Ten artysta ludowy najchętniej w swoich rzeźbach sięga po tematy sakralne. Z lipowego drewna powstają też górale i całe sceny z życia codziennego.
Rzeźbiarz wraz z żoną Marią, również twórczynią ludową – autorką misternych haftów – mieszka i tworzy w Czechowicach-Dziedzicach. W małym pokoiku – pracowni powstają jego nowe rzeźby, a wokół na ścianach i półkach tłoczą się liczne nagrodzone prace: szopki, święci, anioły. Zdobywały laury na ogólnopolskich konkursach rzeźby sakralnej w Stryszawie, grand prix konkursu „Od zalotów do wesela” w Wilkowicach czy na organizowanych przez bielski Regionalny Ośrodek Kultury konkursach na zabawkę. W domu państwa Kubików na honorowym miejscu jest też ich wspólne dzieło: tryptyk Matki Bożej, z haftowanym wizerunkiem Maryi i rzeźbionymi aniołami. Od kilku miesięcy powstawały tu prace dokumentujące życie bestwińskich rodzin.

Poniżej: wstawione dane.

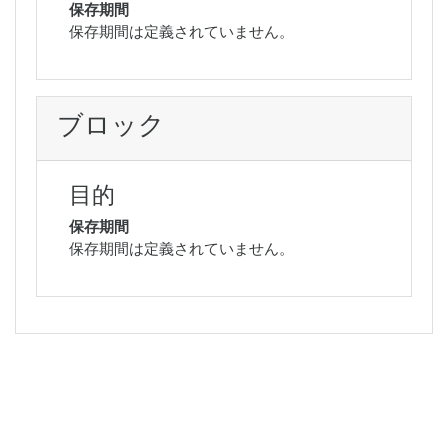
保存期間
保存期間は定義されていません。
ブロック
目的
保存期間
保存期間は定義されていません。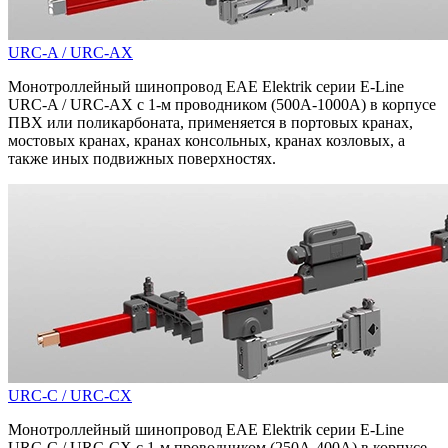
URC-A / URC-AX
Монотроллейный шинопровод EAE Elektrik серии E-Line
URC-A / URC-AX с 1-м проводником (500A-1000A) в корпусе
ПВХ или поликарбоната, применяется в портовых кранах,
мостовых кранах, кранах консольных, кранах козловых, а
также иных подвижных поверхностях.
URC-C / URC-CX
Монотроллейный шинопровод EAE Elektrik серии E-Line
URC-C / URC-CX с 1-м проводником (250A-400A) в корпусе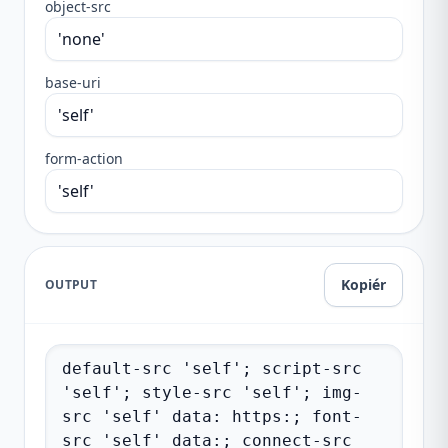
object-src
base-uri
form-action
Kopiér
OUTPUT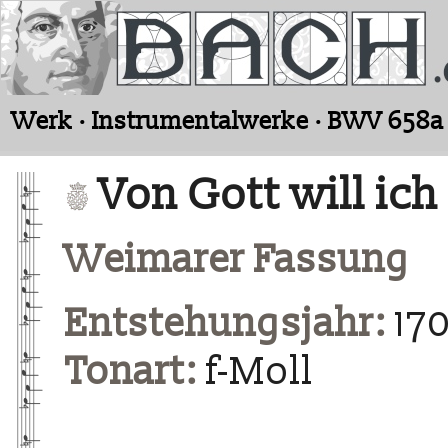
Werk · Instrumentalwerke · BWV 658a
Von Gott will ich
Weimarer Fassung
Entstehungsjahr:
170
Tonart:
f-Moll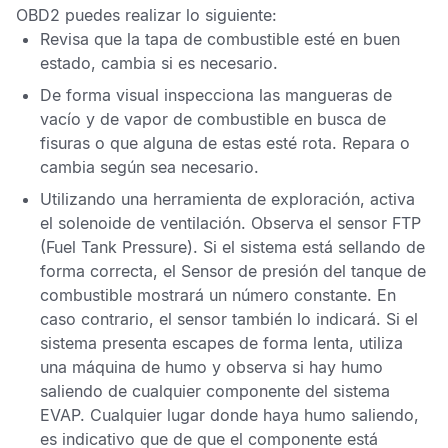
OBD2
puedes realizar lo siguiente:
Revisa que la tapa de combustible esté en buen
estado, cambia si es necesario.
De forma visual inspecciona las mangueras de
vacío y de vapor de combustible en busca de
fisuras o que alguna de estas esté rota. Repara o
cambia según sea necesario.
Utilizando una herramienta de exploración, activa
el solenoide de ventilación. Observa el
sensor
FTP
(Fuel Tank Pressure). Si el sistema está sellando de
forma correcta, el
Sensor de presión del tanque de
combustible
mostrará un número constante. En
caso contrario, el sensor también lo indicará. Si el
sistema presenta escapes de forma lenta, utiliza
una máquina de humo y observa si hay humo
saliendo de cualquier componente del sistema
EVAP
. Cualquier lugar donde haya humo saliendo,
es indicativo que de que el componente está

– To cykl sześciu płaskorzeźb, które pokazują zwyczaje mieszkańców wsi, związane z rytmem prac polowych: od siewu po żniwa i omłoty, a także szkubaczki – wylicza ich autor, pochodzący z Bestwiny Czesław Kubik, który wykonał te prace dzięki stypendium Ministerstwa Kultury i Dziedzictwa Narodowego, a po prezentacji na wystawach, planowanych m.in. w Bestwinie i Bielsku-Białej, przekaże je do Regionalnego Muzeum im. ks. Zygmunta Bubaka w Bestwinie. – Zaczęło się jednak od powrotu do wspomnień, do tych scen, które pamiętam z dzieciństwa i młodości. Andrzej Wojtyła, kustosz Regionalnego Muzeum, też cieszy się na tę chwilę, kiedy cykl płaskorzeźb dołączy do muzealnych zbiorów. Rzeźby Czesława Kubika można będzie tu oglądać od 20 lipca.